Par contre, la chère Malmaison de votre belle Créole est dans un état bien triste. J'y suis allée, il y a quelques temps; à mon grand étonnement, cette belle maison n'était pas très bien mise en valeur. Nos ministres de la culture successifs font parfois peu de cas de certains souvenirs!

J'ai lu abondamment les récits de votre vie. J'ai ainsi pu apprendre, à ma grande surprise, que vous aviez quitté la Corse, en 1796 je crois, pour n'y plus jamais revenir. Notre chère île de Beauté ne vous a-t-elle pas parfois manqué, alors que vous parcouriez le monde en quête de gloire ou que vous exerciez le pouvoir en France? De même, aux heures les plus sombres de votre vie, n'y avez-vous pas pensé avec nostalgie, vous qui avez dit un jour: «Quand je sens l'odeur du maquis depuis la proue du bateau, je sais que je suis chez moi.»?

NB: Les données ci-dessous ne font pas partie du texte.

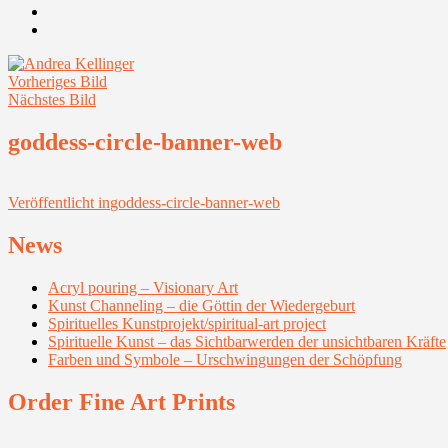
Youtube
Instagram
Vorheriges Bild
Nächstes Bild
goddess-circle-banner-web
Beitragsnavigation
Veröffentlicht in
goddess-circle-banner-web
News
Acryl pouring – Visionary Art
Kunst Channeling – die Göttin der Wiedergeburt
Spirituelles Kunstprojekt/spiritual-art project
Spirituelle Kunst – das Sichtbarwerden der unsichtbaren Kräfte
Farben und Symbole – Urschwingungen der Schöpfung
Order Fine Art Prints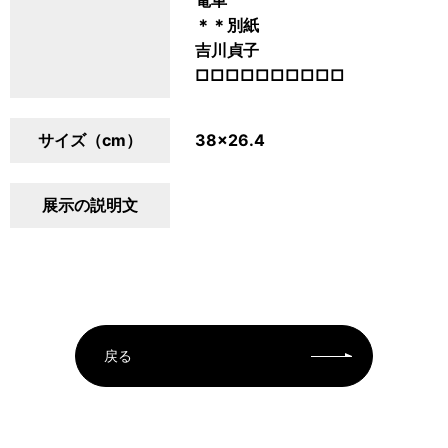
電車
＊＊別紙
吉川貞子
□□□□□□□□□□
サイズ（cm）
38×26.4
展示の説明文
戻る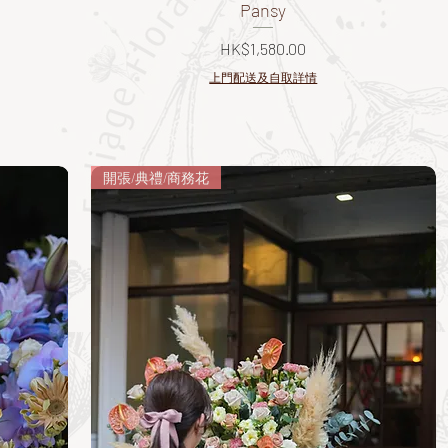
Pansy
價格
HK$1,580.00
上門配送及自取詳情
開張/典禮/商務花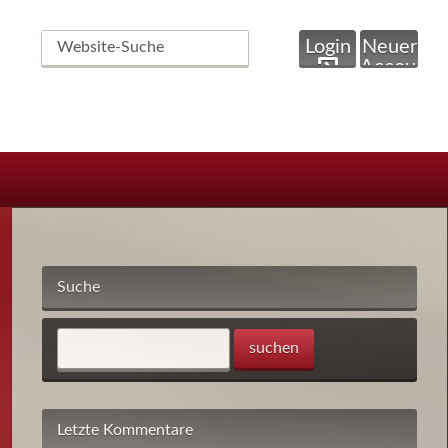
Website-
Login
Neuer
Suche
Account
Suche
Letzte Kommentare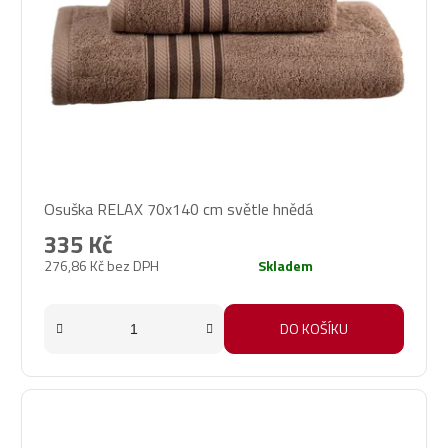
Osuška RELAX 70x140 cm světle hnědá
335 Kč
276,86 Kč bez DPH
Skladem
DO KOŠÍKU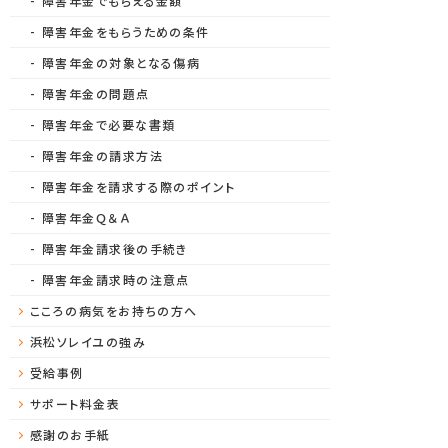
障害年金でもらえる金額
障害年金をもらうための条件
障害年金の対象となる傷病
障害年金の問題点
障害年金で必要な書類
障害年金の請求方法
障害年金を請求する際のポイント
障害年金Ｑ＆Ａ
障害年金請求後の手続き
障害年金請求時の注意点
こころの病気をお持ちの方へ
浜松ソレイユの強み
受給事例
サポート料金表
感謝のお手紙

J'imagine que votre solitude est bien grande sur cette île perdue de l'Atlantique sud. Que l'on ne vous ait pas accordé plus de compagnie est injuste, d'autant que nombreux furent ceux qui se proposèrent de vous accompagner. Je pense notamment à la comtesse Walewska, une compatriote également -mon père est polonais, ma mère corse. Je comprends mal, par contre, que votre mère n'ait pas exprimé le désir de vous rejoindre. Mais peut-être mes sources sont-elles incomplètes.

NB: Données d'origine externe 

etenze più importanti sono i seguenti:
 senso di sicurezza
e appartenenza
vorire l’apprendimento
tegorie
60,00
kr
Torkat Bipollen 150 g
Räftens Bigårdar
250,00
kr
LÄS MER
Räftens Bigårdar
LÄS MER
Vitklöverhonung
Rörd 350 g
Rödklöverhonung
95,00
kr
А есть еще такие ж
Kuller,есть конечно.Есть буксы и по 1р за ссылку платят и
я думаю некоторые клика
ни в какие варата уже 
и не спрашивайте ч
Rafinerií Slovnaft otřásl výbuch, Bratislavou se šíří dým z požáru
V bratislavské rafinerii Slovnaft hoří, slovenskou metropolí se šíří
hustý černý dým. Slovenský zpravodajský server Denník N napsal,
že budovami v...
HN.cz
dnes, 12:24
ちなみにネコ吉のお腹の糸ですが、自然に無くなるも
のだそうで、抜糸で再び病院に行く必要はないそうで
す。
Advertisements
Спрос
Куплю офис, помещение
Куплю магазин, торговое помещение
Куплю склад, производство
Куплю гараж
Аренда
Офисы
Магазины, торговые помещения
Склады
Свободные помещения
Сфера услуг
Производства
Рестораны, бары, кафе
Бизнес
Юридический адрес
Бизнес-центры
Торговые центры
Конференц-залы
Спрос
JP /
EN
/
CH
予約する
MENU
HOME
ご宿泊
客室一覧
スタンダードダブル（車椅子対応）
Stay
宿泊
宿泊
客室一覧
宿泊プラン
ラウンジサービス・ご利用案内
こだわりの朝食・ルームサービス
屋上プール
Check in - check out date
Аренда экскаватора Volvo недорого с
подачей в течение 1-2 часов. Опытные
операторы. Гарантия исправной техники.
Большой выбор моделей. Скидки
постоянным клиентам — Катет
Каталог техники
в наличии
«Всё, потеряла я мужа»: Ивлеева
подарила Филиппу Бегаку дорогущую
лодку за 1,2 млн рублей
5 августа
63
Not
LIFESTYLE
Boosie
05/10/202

Soyez bien assuré que si cela m'avait été permis, j'aurai également souhaité vous accompagner dans votre exil.

La Corse ne vous oublie pas, cher Nabulione. Vous êtes pour elle l'incarnation de ses valeurs de droiture et de noblesse, ainsi que de son caractère indomptable, volontaire et fier.

«Souvent conquise, jamais soumise»: que cette devise devienne vôtre et vous aide à supporter votre exil.